Motivations behind the latest update

Two motivations drove the latest change or the update to the Scrum Guide, which was delivered in 2020. The original creators of Scrum described both of these goals.

The first is to provide better support for the growing number of teams that use Scrum in different industries. Product teams use the Scrum Guide while working on different kinds of problems, ranging from spaceship development to car design and even gene editing. Scrum is also being used in so many other places, like marketing and even in school classrooms. The previous update of the 2017 Guide contained language that would create hardships for such teams that are new to Scrum and want to adopt the ideas.

The second motivation is attributable to the fact that Scrum is used by thousands of people every day. These users provide feedback to the creators of Scrum, Ken and Jeff, and encourage changes. The release notes of 2020 Scrum Guide describe themes, which reflect both these motivations. This includes the introduction of the Product Goal, artifact commitments, three Sprint Planning topics, replacing self-organized with self-managed, one team to focus on one product, the framework is now less prescriptive, and a general simplification of language.

The creators of the Scrum Guide intend to make Scrum more usable, accessible, and inclusive.

Delivering Value

In the Scrum Guide 2020 commitments were added to every artifact and these commitments provide a place to put a “thing” that can help achieve a high level of transparency. For the Sprint Backlog, the commitment is the Sprint Goal and in the case of the Increment, it is the Definition of Done. While the Definition of Done and the Sprint Goal already did exist in the previous versions of the Scrum Guide, however, there were no direct connections to the artifact previously.

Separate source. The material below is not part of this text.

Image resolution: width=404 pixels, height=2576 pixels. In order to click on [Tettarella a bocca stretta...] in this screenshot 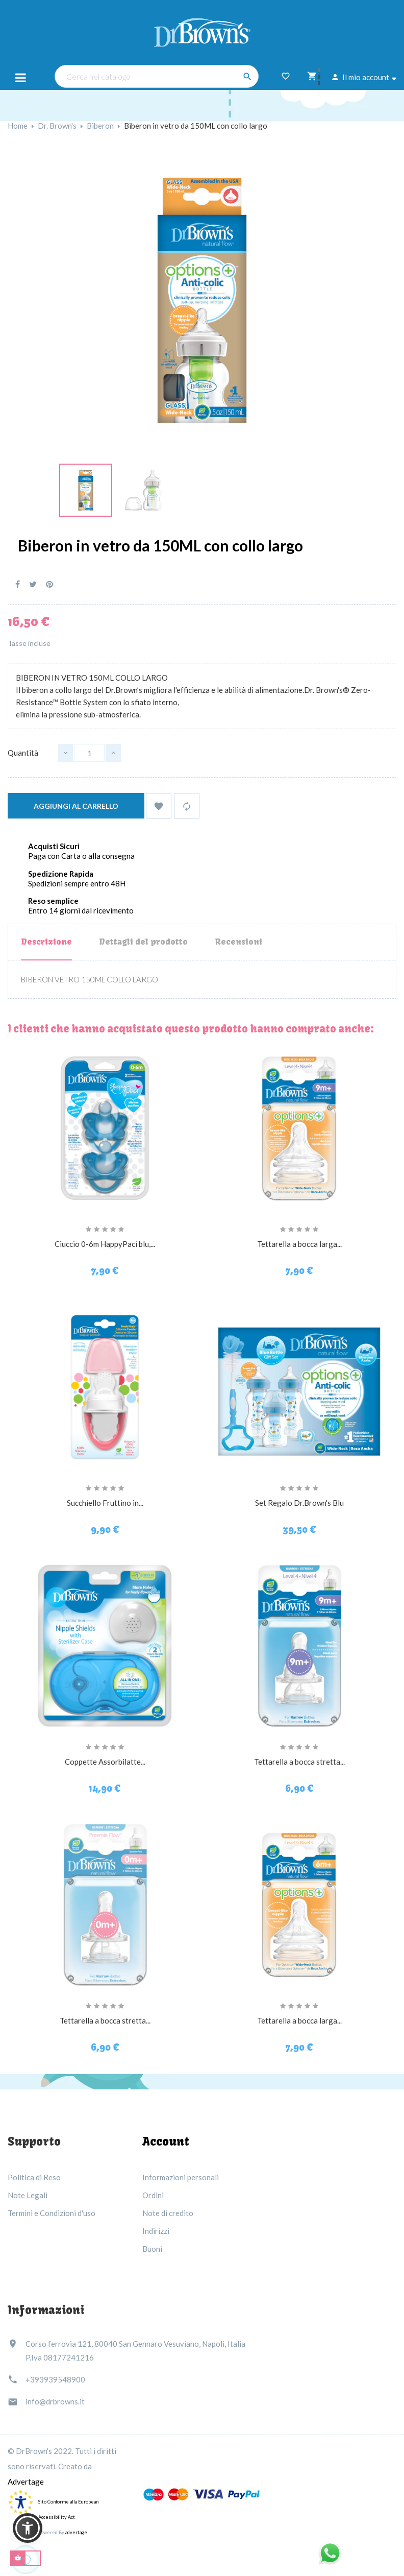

A new commitment was added for the Product Backlog, it’s called the Product Goal. In short, the Product Goal will provide context to the Product Backlog. We could see it as the “why” we do all that work and set goals to figure out where we are heading. The word “Goal” is important here as it suggests that it is something to strive for and it is measurable when you have achieved it. It gives meaning to what the Scrum Team is working on.

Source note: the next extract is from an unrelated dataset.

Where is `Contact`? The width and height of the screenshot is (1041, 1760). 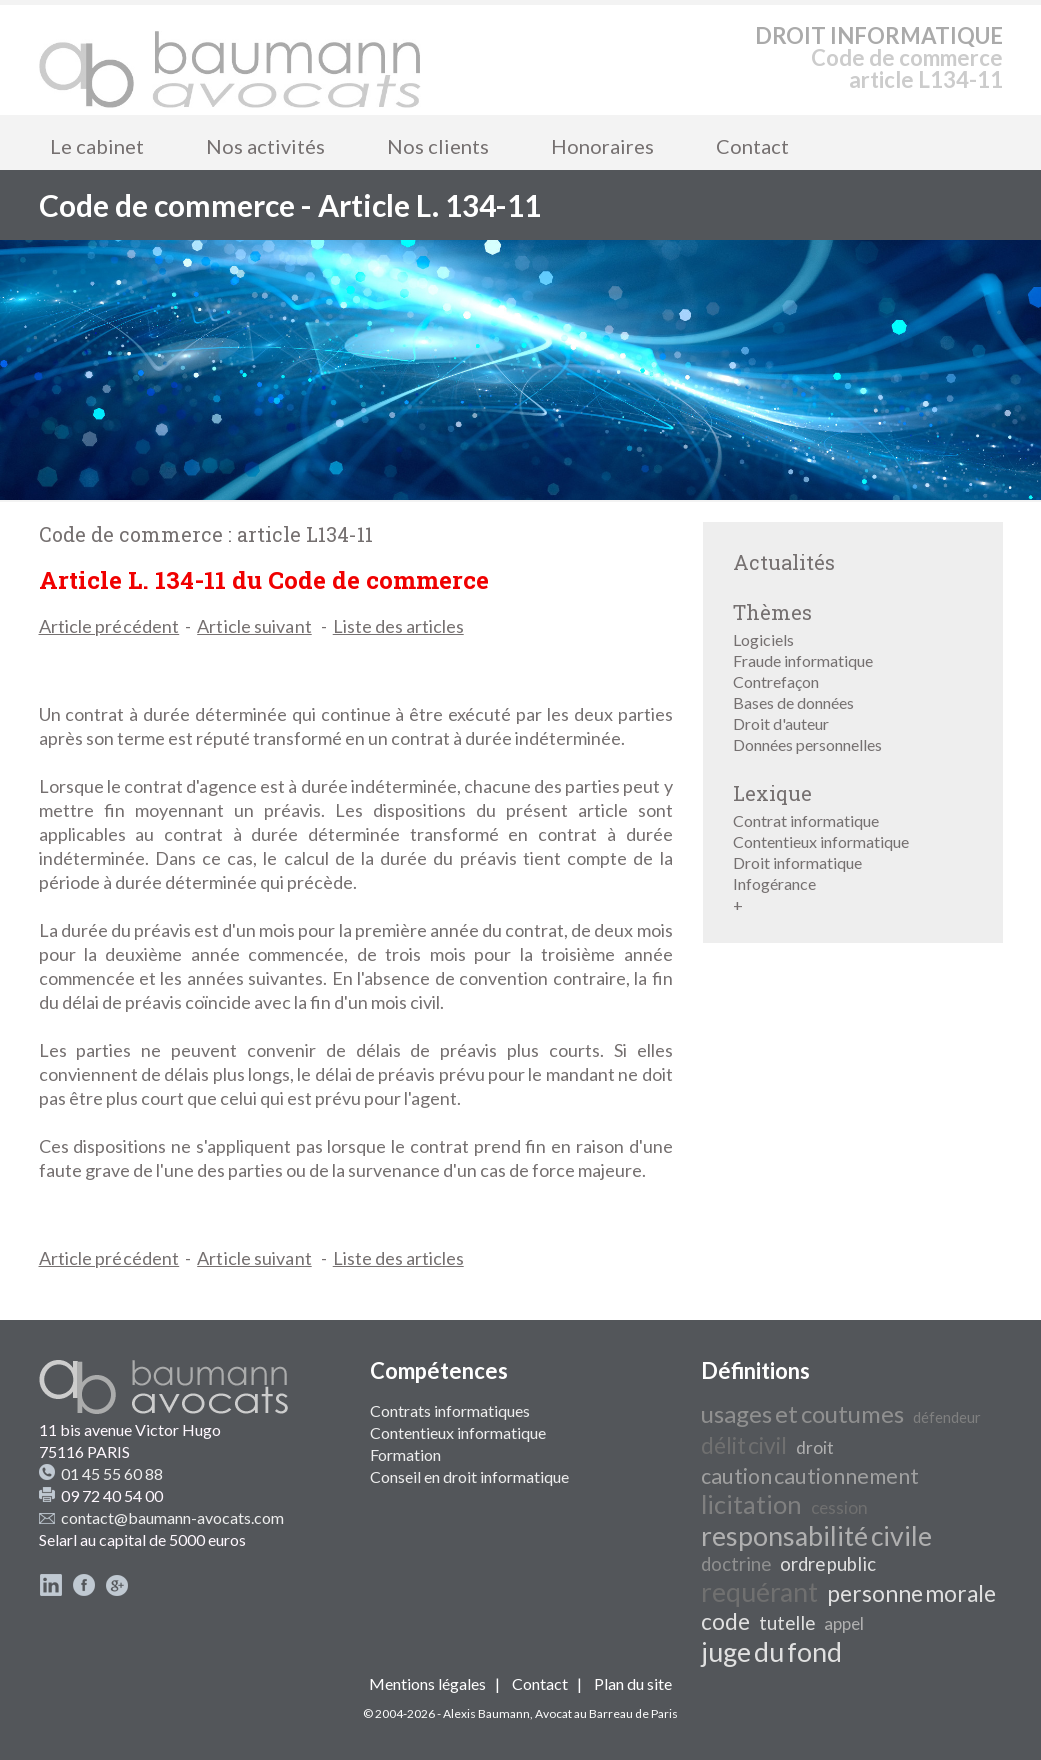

The latest version of the Scrum Guide does not prescribe what the details of a Product Goal are, which means that the Scrum Teams can now form their goals for their context. For example, some Scrum Teams might work toward a Product Goal that is very aspirational and high level, another Scrum Team may have a quarterly Product Goal that is very focused. Determining the Product Goal depends on the context.

The desire to make Scrum more usable for different contexts and to double down on the transparency required in Scrum is what the motivation was behind the addition of the Product Goal. Naturally, Scrum Teams are formed for the purposes of pursuing something. Immaterial of the context, that is common to all Scrum Teams.

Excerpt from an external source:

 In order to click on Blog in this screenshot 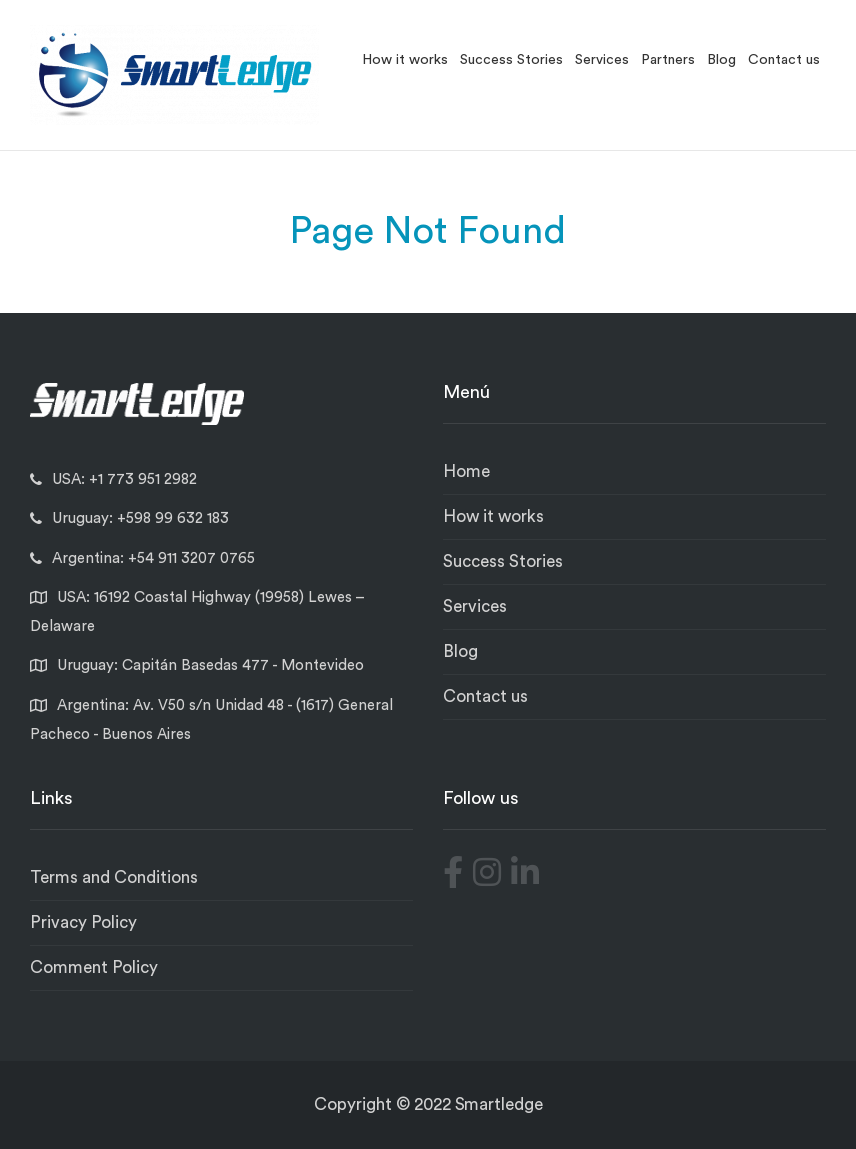, I will do `click(721, 60)`.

Adding a Product Goal makes that pursuit more explicit and makes the use of Scrum more attractive to teams that work in a complex environment. It also brings clarity in the connection between the Scrum Team, their work, and the context of the Product Goal. It is common to see a team so focused on what they are doing they forget the ultimate context. Product Goal can bring great clarity and allow work to be inspected in the context of the Product Goal.

More direct and clearer

It’s worth noting that the first documented version of the Scrum was more than 100 pages long. Over the years, it has grown and shrunk based on feedback and learning. Elements were added, elements were removed and elements were changed. However, it has been argued that the basics have never changed and all that we really need to remember is the simple idea behind Scrum which required an empowered team, focused on a problem, working empirically. 

The most recent changes in the Scrum Guide framework do provide us with the ‘dance steps’ to make it real, but then again it is up to the Scrum teams to enhance it to meet their context.